Task goal
Check each line of the entries for "Message" and report the ones that have it.

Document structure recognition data
--*--
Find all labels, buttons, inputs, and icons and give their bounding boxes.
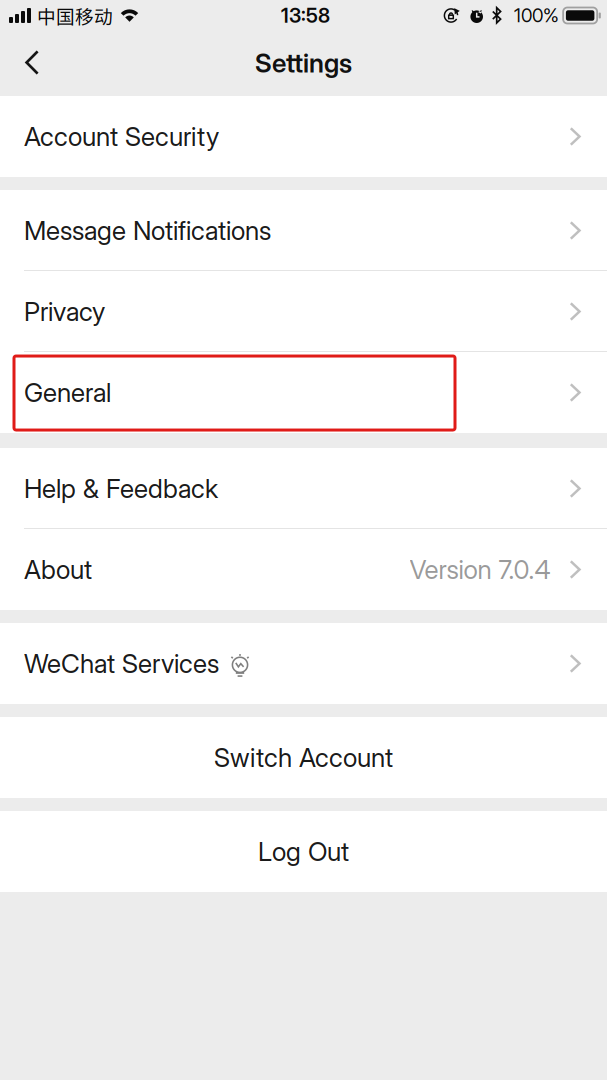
button[interactable]: Back (0, 34, 60, 90)
staticText: Privacy (24, 296, 105, 327)
button[interactable]: Help & Feedback (0, 448, 607, 529)
button[interactable]: Privacy (0, 271, 607, 352)
staticText: Switch Account (214, 742, 393, 773)
button[interactable]: General (0, 352, 607, 433)
button[interactable]: Message Notifications (0, 190, 607, 271)
staticText: Account Security (24, 121, 219, 152)
staticText: General (24, 377, 111, 408)
staticText: Version 7.0.4 (410, 554, 550, 585)
staticText: Settings (255, 47, 352, 79)
staticText: 中国移动 (37, 2, 113, 29)
staticText: 100% (514, 4, 559, 27)
staticText: WeChat Services (24, 648, 219, 679)
staticText: Message Notifications (24, 215, 271, 246)
button[interactable]: Switch Account (0, 717, 607, 798)
button[interactable]: Log Out (0, 811, 607, 892)
button[interactable]: Account Security (0, 96, 607, 177)
staticText: 13:58 (281, 3, 330, 28)
staticText: Log Out (258, 836, 349, 867)
button[interactable]: WeChat Services (0, 623, 607, 704)
staticText: About (24, 554, 92, 585)
button[interactable]: About (0, 529, 607, 610)
staticText: Help & Feedback (24, 473, 218, 504)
--*--
Solution to this problem
button[interactable]: Message Notifications (0, 190, 607, 271)
staticText: Message Notifications (24, 215, 271, 246)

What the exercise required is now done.